Could someone please enlighten me as to whether these are the proper breakers for this panel? It is a Siemens Panel and the breakers being used are Westinghouse.
The panel indicates....USE I-T-E TYPE Q 1 & 2 POLE, TYPE QT TWIN BRANCH
BREAKERS AND QF GFI IF REQUIRED. 
My guess is that it should not be allowed


----------



## chadmiller (May 6, 2008)

It depends on what you mean by “allowed”. NEC requires all equipment to be installed per manufactures instructions, if you ask Siemens they will tell you not to use Westinghouse breakers in there panels, so no, it’s not allowed. However, ITE (aka Siemens) and Westinghouse breakers for the snap in panels are the same physical size and will work in each others panels.


----------



## Lurch (Dec 12, 2007)

Chadd, it sounds like you work for Home Depot, with what is meant by "allowed", the same size and it works. What about UL listed as a replacement, Please stand out as a professional and do what is required by the code. Westinghouse is not a replacement for ITE unless specifically meantioned in the panel


----------



## chadmiller (May 6, 2008)

Home Depot?....Wow, that was harsh! All I did was give him all the info. If you look, I did say “not allowed”. All the information I gave was correct.

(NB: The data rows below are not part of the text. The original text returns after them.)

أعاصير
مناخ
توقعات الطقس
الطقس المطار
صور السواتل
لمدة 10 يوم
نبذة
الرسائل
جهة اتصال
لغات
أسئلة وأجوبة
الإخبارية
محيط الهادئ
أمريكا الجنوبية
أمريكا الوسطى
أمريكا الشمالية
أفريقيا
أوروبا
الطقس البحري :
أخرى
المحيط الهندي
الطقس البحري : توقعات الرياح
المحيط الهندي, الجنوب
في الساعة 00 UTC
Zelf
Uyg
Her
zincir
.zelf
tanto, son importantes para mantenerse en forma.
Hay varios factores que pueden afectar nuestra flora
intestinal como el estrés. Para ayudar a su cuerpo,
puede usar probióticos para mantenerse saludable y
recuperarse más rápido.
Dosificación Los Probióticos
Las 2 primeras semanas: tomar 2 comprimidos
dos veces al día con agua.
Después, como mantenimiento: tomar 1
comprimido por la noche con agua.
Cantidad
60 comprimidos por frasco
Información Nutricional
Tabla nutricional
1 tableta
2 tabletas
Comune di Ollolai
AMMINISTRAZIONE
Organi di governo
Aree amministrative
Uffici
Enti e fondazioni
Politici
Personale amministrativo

If you have been in the industry for more than a month, you know those breakers will function the same with no adverse affects.

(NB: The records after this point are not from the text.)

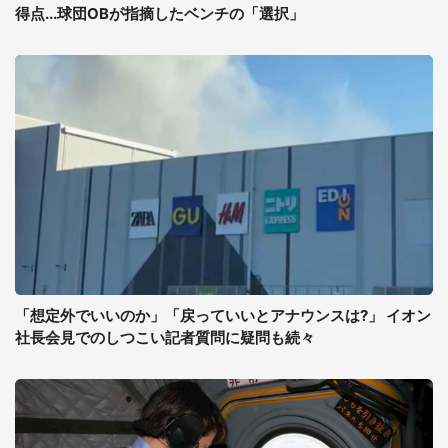
得点...球団OBが指摘したベンチの「選択」
「想定外でいいのか」「戻っていいとアナウンスは?」 イオン
社長会見でのしつこい記者質問に疑問も続々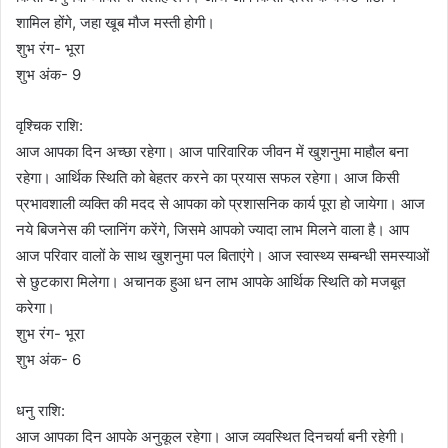
शामिल होंगे, जहा खूब मौज मस्ती होगी।
शुभ रंग- भूरा
शुभ अंक- 9
वृश्चिक राशि:
आज आपका दिन अच्छा रहेगा। आज पारिवारिक जीवन में खुशनुमा माहौल बना
रहेगा। आर्थिक स्थिति को बेहतर करने का प्रयास सफल रहेगा। आज किसी
प्रभावशाली व्यक्ति की मदद से आपका को प्रशासनिक कार्य पूरा हो जायेगा। आज
नये बिजनेस की प्लानिंग करेंगे, जिसमे आपको ज्यादा लाभ मिलने वाला है। आप
आज परिवार वालों के साथ खुशनुमा पल बिताएंगे। आज स्वास्थ्य सम्बन्धी समस्याओं
से छुटकारा मिलेगा। अचानक हुआ धन लाभ आपके आर्थिक स्थिति को मजबूत
करेगा।
शुभ रंग- भूरा
शुभ अंक- 6
धनु राशि:
आज आपका दिन आपके अनुकूल रहेगा। आज व्यवस्थित दिनचर्या बनी रहेगी।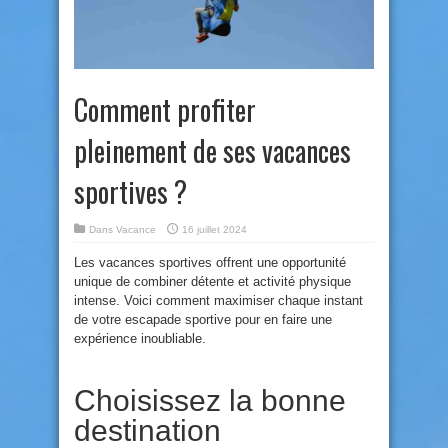
Comment profiter
pleinement de ses vacances
sportives ?
Dans
Vacance
16 juillet 2024
Les vacances sportives offrent une opportunité
unique de combiner détente et activité physique
intense. Voici comment maximiser chaque instant
de votre escapade sportive pour en faire une
expérience inoubliable.
Choisissez la bonne
destination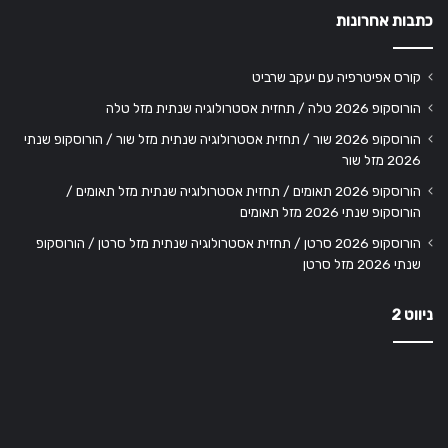
כתבות אחרונות
קורס אפיטרפיה עם יעקב שרביט
הורוסקופ 2026 טלה / תחזית אסטרולוגיה שנתית מזל טלה
הורוסקופ 2026 שור / תחזית אסטרולוגיה שנתית מזל שור / הורוסקופ שנתי
2026 מזל שור
הורוסקופ 2026 תאומים / תחזית אסטרולוגיה שנתית מזל תאומים /
הורוסקופ שנתי 2026 מזל תאומים
הורוסקופ 2026 סרטן / תחזית אסטרולוגיה שנתית מזל סרטן / הורוסקופ
שנתי 2026 מזל סרטן
ניווט 2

BTW no one at Home Depot would have any clue what breakers will fit in what panel.


----------



## Lurch (Dec 12, 2007)

Sorry Chadd, I posted on a bad day, just had a tune -up on my truck the day before and this morning I go to start it and no go. come to find out the mechanic put 8 different spark plugs in the engine. all different makes and heat ranges, darn thing would not run. the mechanic said it wasn't his fault, as they all fit. So once again , I would like to say I am sorry about the HD crack. And you are right if I had been in the industry more than a few months I would know all breakers are basically the same.


----------